How To Prepare For Surgery To Heal Faster
When facing surgery, a person often begins to wonder how to prepare for surgery to heal faster afterwards. While individual people heal at different rates, and some preexisting conditions can cause people to heal very slowly, there are some things that can be done to help prepare the body to function optimally in hopes of healing quickly after a surgical procedure.
- Assess the current diet and nutrition intake to make sure that it is providing optimal nutrition and energy (calories) for the person's body and energy expenditure prior to surgery. The diet should include a variety of fruits and vegetables, consumed daily, as well as dairy or other form of vitamin D and calcium. Adequate protein intake should also be assessed and sufficient carbohydrates as well. If necessary, consult with a registered dietician or nutritionist to assess the overall quality of the current diet. Nutrition plays a large role in how well the body functions, including how fast the body can heal. While excellent nutrition will not provide super-human healing powers, it can allow the body to heal at a slightly faster and more efficient rate.
- Engage in regular exercise to keep the body running optimally, which will assist in the healing process following surgery. The healthier the body is prior to surgery, the more successful the surgery is likely to be, and the faster the surgery recipient is likely to recover.

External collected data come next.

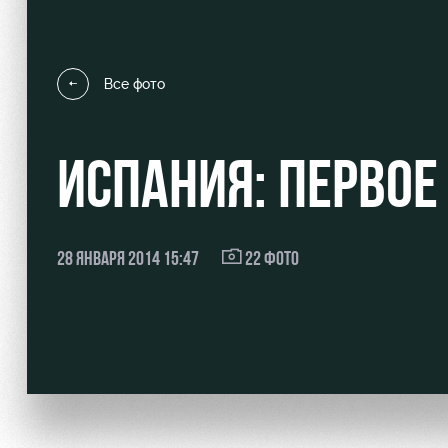
Все фото
Локо Старт
Информация для болел
ИСПАНИЯ: ПЕРВОЕ
Локо-Лето
Банковская карта «Лок
Академия
Заставки
Как поступить
Парковка
28 ЯНВАРЯ 2014 15:47
22 ФОТО
Руководство
Карта болельщика
Контакты Академии
Программа лояльности
Информация для болел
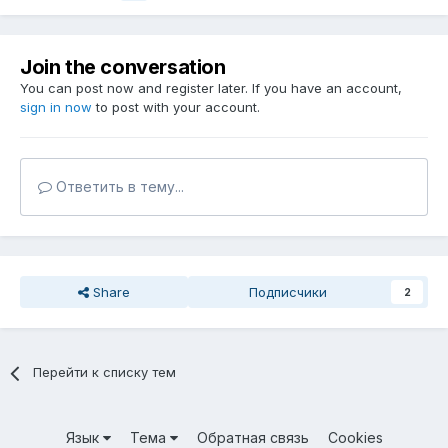
Join the conversation
You can post now and register later. If you have an account,
sign in now
to post with your account.
Ответить в тему...
Share
Подписчики
2
Перейти к списку тем
Язык
Тема
Обратная связь
Cookies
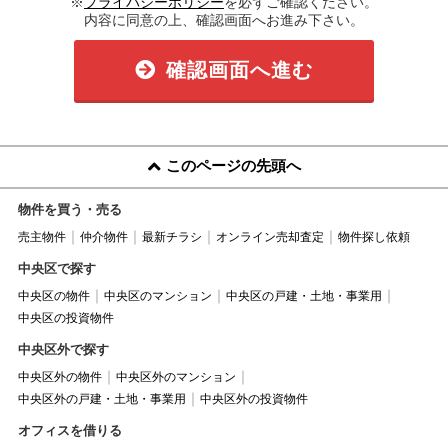
※
プライバシーポリシー
を必ずご確認ください。
内容に同意の上、確認画面へお進み下さい。
確認画面へ進む
このページの先頭へ
物件を買う・売る
売主物件
仲介物件
最新チラシ
オンライン売却査定
物件探し依頼
中央区で探す
中央区の物件
中央区のマンション
中央区の戸建・土地・事業用
中央区の投資物件
中央区外で探す
中央区外の物件
中央区外のマンション
中央区外の戸建・土地・事業用
中央区外の投資物件
オフィスを借りる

By engaging in regular exercise, including cardiovascular exercises for improved heart rate, blood pressure, blood circulation, and lung capacity, and weight training to keep muscles strong and support the skeletal structure in the body, the surgery recipient will be setting himself up for success when it comes time to recover following surgery. If this is not something that is currently possible, for example, due to a physical condition causing the need for the surgery, then this step will obviously have to be neglected. If physical activity is not a problem prior to surgery, but the surgery recipient is not currently engaged in a regular workout program, the sooner he gets active the better.

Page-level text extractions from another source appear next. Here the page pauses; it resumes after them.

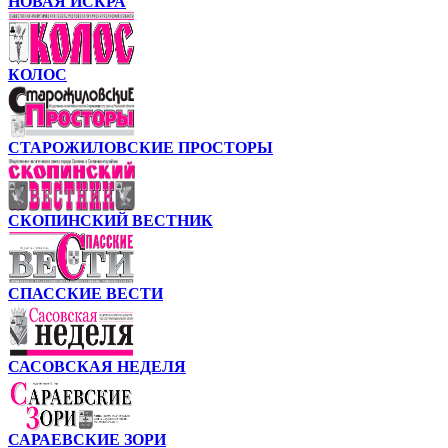
НОВАЯ ИСКРА
КОЛОС
СТАРОЖИЛОВСКИЕ ПРОСТОРЫ
СКОПИНСКИЙ ВЕСТНИК
СПАССКИЕ ВЕСТИ
САСОВСКАЯ НЕДЕЛЯ
САРАЕВСКИЕ ЗОРИ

- Adjust the sleep schedule to allow six to eight hours each night and waking up between six a.m. and seven a.m. each day, even on weekends. Sleep is often overlooked when it comes to the body's ability to heal or heal faster, but it is a vital aspect of the healing process. Bodies need sleep to recover, and the sooner a set sleep schedule is put in place the better. Continuing the sleep schedule on weekends will help ensure that it is easy to maintain. A good rule of thumb is, if an alarm clock is needed to wake up "on time," then the sleep schedule is not accurate. Adjust the length of time sleep occurs, and the bedtime, to help create a sleep schedule that allows the surgery recipient to wake up at the right times each day.

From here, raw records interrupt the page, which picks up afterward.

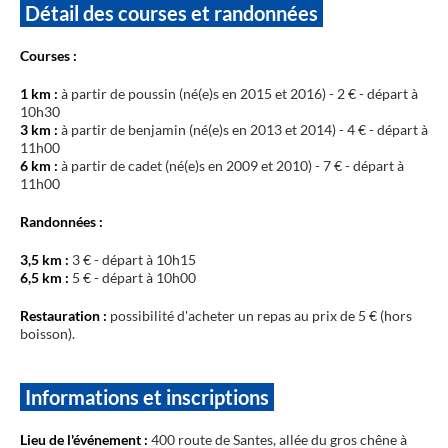
Détail des courses et randonnées
Courses :
1 km :
à partir de poussin (né(e)s en 2015 et 2016) - 2 € - départ à
10h30
3 km :
à partir de benjamin (né(e)s en 2013 et 2014) - 4 € - départ à
11h00
6 km :
à partir de cadet (né(e)s en 2009 et 2010) - 7 € - départ à
11h00
Randonnées :
3,5 km :
3 € - départ à 10h15
6,5 km :
5 € - départ à 10h00
Restauration :
possibilité d'acheter un repas au prix de 5 € (hors
boisson).
Informations et inscriptions
Lieu de l'événement :
400 route de Santes, allée du gros chêne à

- Talk to the surgeon to learn what to expect after the surgery. Not all surgeries are created equal, and not all people are either. Some may heal in two or three weeks following a surgical procedure, while another person may need two to three months to recover from the same surgical procedure. Knowing what to expect, and having the approximate recovery times, will help prepare for the surgery and help prepare to heal and recover afterwards.